How to complete this task:
Every line in the records below that holds "avocat" must be identified and copied.

Records excerpted from a collection:
════
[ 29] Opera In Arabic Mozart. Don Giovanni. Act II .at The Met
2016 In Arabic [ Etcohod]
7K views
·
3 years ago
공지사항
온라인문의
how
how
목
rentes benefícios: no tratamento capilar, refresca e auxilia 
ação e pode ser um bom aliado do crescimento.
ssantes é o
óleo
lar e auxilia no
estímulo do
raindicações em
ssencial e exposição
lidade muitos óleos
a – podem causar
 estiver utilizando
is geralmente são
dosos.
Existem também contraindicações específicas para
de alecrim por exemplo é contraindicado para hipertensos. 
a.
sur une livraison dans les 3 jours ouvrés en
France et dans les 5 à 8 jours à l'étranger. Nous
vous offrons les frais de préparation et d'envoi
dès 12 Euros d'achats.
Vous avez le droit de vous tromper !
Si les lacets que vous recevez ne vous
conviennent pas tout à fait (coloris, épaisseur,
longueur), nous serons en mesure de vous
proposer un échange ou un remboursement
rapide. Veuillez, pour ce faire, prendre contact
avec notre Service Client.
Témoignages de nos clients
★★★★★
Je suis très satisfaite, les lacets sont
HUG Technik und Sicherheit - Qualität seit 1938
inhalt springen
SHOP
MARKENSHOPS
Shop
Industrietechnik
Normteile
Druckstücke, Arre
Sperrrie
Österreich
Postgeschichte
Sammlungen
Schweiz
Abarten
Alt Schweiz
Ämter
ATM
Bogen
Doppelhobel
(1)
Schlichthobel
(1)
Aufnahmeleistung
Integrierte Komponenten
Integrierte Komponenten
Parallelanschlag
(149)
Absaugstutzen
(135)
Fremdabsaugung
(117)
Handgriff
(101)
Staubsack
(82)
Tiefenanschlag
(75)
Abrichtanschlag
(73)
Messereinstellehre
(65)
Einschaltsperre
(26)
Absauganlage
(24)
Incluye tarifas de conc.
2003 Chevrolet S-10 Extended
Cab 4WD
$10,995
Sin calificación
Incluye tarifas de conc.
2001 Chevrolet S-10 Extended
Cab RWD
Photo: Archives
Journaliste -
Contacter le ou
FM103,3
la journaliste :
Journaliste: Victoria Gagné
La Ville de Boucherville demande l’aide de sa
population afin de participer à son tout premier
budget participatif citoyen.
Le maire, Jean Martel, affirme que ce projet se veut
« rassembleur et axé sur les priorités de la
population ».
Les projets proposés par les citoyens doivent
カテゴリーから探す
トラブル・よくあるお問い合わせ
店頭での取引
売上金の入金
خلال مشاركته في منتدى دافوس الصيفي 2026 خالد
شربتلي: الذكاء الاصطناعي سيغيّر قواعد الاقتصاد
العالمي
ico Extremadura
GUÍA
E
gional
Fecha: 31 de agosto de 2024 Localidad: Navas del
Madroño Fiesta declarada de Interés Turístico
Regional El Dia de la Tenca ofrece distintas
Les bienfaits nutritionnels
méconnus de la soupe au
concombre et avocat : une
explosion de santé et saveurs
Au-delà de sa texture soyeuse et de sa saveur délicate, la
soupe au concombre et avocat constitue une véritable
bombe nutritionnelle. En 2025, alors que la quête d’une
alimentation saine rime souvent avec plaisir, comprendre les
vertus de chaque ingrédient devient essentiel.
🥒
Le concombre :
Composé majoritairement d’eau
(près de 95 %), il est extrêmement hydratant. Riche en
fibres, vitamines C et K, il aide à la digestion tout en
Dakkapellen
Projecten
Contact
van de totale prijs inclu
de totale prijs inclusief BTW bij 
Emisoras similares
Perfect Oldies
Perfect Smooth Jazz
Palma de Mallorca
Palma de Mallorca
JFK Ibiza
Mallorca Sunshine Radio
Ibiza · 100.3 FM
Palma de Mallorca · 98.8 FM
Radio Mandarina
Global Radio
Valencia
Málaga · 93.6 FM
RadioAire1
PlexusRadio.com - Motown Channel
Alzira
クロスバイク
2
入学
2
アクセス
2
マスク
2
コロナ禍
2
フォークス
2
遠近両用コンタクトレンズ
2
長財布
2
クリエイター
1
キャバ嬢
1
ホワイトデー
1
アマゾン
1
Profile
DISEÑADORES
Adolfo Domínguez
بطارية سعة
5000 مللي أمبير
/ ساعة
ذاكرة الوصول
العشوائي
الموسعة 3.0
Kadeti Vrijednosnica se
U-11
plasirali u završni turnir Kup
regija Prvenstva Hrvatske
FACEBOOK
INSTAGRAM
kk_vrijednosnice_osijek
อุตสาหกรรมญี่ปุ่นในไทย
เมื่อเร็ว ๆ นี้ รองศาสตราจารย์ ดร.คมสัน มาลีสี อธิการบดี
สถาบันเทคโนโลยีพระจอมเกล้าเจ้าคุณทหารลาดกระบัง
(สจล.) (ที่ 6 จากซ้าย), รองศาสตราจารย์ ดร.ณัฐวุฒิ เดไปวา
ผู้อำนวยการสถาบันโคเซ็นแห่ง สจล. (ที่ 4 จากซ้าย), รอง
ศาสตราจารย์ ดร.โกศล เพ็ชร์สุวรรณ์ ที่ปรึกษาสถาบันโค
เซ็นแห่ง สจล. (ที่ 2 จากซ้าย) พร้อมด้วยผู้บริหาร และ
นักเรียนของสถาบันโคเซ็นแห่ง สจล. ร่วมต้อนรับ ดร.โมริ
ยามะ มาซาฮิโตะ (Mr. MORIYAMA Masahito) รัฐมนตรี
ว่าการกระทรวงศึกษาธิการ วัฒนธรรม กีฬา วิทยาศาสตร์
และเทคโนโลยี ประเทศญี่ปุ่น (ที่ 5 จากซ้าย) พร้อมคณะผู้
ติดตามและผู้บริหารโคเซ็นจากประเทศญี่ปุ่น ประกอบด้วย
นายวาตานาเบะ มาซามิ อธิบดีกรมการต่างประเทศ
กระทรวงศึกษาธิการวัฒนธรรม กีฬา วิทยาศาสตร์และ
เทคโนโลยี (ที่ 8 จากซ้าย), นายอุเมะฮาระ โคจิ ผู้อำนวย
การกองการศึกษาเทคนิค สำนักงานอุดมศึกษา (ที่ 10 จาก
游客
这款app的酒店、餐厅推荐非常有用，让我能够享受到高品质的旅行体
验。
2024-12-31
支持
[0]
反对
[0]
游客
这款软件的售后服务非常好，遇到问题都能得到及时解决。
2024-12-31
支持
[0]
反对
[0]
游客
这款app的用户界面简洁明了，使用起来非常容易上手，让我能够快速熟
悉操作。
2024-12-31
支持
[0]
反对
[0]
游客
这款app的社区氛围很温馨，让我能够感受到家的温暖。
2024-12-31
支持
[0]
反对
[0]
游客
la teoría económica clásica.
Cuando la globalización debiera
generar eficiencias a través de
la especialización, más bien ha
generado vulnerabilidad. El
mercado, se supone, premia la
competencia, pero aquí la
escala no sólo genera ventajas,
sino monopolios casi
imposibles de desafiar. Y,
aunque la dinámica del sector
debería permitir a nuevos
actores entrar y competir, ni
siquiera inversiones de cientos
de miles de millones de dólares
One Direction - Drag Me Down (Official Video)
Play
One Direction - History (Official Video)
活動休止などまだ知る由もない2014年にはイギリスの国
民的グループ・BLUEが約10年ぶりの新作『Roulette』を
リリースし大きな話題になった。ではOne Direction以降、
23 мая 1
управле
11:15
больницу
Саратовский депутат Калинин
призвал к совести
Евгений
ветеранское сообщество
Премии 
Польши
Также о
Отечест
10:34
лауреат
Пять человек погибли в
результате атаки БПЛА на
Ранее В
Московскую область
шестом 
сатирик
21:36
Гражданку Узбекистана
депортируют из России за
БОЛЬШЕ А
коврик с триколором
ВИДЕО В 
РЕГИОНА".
════
Answer to this exercise:
concombre et avocat : une
soupe au concombre et avocat constitue une véritable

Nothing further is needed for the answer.